> What is being asked: Where a record contains a picture, omit it; otherwise reproduce the listing exactly.
* * * * * * * * *
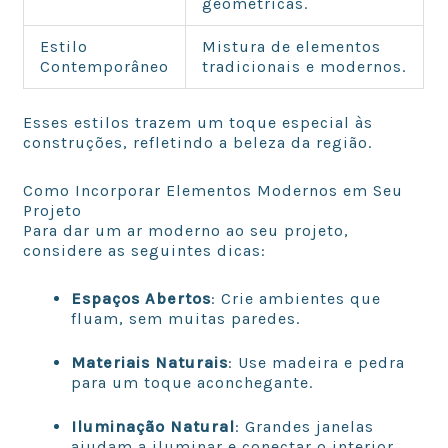
geométricas.
Estilo
Mistura de elementos
Contemporâneo
tradicionais e modernos.
Esses estilos trazem um toque especial às
construções, refletindo a beleza da região.
Como Incorporar Elementos Modernos em Seu
Projeto
Para dar um ar moderno ao seu projeto,
considere as seguintes dicas:
Espaços Abertos
: Crie ambientes que
fluam, sem muitas paredes.
Materiais Naturais
: Use madeira e pedra
para um toque aconchegante.
Iluminação Natural
: Grandes janelas
ajudam a iluminar e conectar o interior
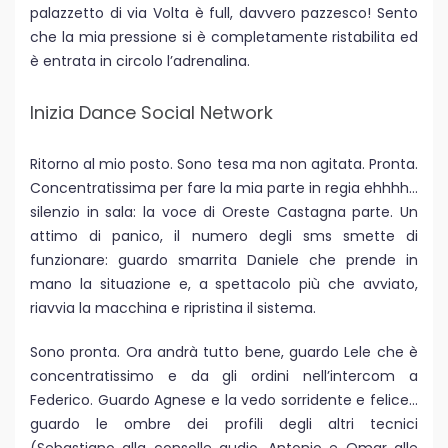
palazzetto di via Volta è full, davvero pazzesco! Sento
che la mia pressione si è completamente ristabilita ed
è entrata in circolo l’adrenalina.
Inizia Dance Social Network
Ritorno al mio posto. Sono tesa ma non agitata. Pronta.
Concentratissima per fare la mia parte in regia ehhhh…
silenzio in sala: la voce di Oreste Castagna parte. Un
attimo di panico, il numero degli sms smette di
funzionare: guardo smarrita Daniele che prende in
mano la situazione e, a spettacolo più che avviato,
riavvia la macchina e ripristina il sistema.
Sono pronta. Ora andrà tutto bene, guardo Lele che è
concentratissimo e da gli ordini nell’intercom a
Federico. Guardo Agnese e la vedo sorridente e felice…
guardo le ombre dei profili degli altri tecnici
(Sebastiano alla consolle audio, Antonio e Omar alle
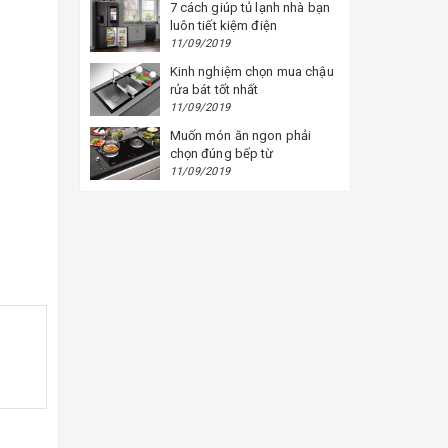
7 cách giúp tủ lạnh nhà bạn
luôn tiết kiệm điện
11/09/2019
Kinh nghiệm chọn mua chậu
rửa bát tốt nhất
11/09/2019
Muốn món ăn ngon phải
chọn đúng bếp từ
11/09/2019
* * * * * * * * *
> Result for this exercise:
geométricas.
Estilo
Mistura de elementos
Contemporâneo
tradicionais e modernos.
Esses estilos trazem um toque especial às
construções, refletindo a beleza da região.
Como Incorporar Elementos Modernos em Seu
Projeto
Para dar um ar moderno ao seu projeto,
considere as seguintes dicas:
Espaços Abertos
: Crie ambientes que
fluam, sem muitas paredes.
Materiais Naturais
: Use madeira e pedra
para um toque aconchegante.
Iluminação Natural
: Grandes janelas
ajudam a iluminar e conectar o interior
palazzetto di via Volta è full, davvero pazzesco! Sento
che la mia pressione si è completamente ristabilita ed
è entrata in circolo l’adrenalina.
Inizia Dance Social Network
Ritorno al mio posto. Sono tesa ma non agitata. Pronta.
Concentratissima per fare la mia parte in regia ehhhh…
silenzio in sala: la voce di Oreste Castagna parte. Un
attimo di panico, il numero degli sms smette di
funzionare: guardo smarrita Daniele che prende in
mano la situazione e, a spettacolo più che avviato,
riavvia la macchina e ripristina il sistema.
Sono pronta. Ora andrà tutto bene, guardo Lele che è
concentratissimo e da gli ordini nell’intercom a
Federico. Guardo Agnese e la vedo sorridente e felice…
guardo le ombre dei profili degli altri tecnici
(Sebastiano alla consolle audio, Antonio e Omar alle
7 cách giúp tủ lạnh nhà bạn
luôn tiết kiệm điện
11/09/2019
Kinh nghiệm chọn mua chậu
rửa bát tốt nhất
11/09/2019
Muốn món ăn ngon phải
chọn đúng bếp từ
11/09/2019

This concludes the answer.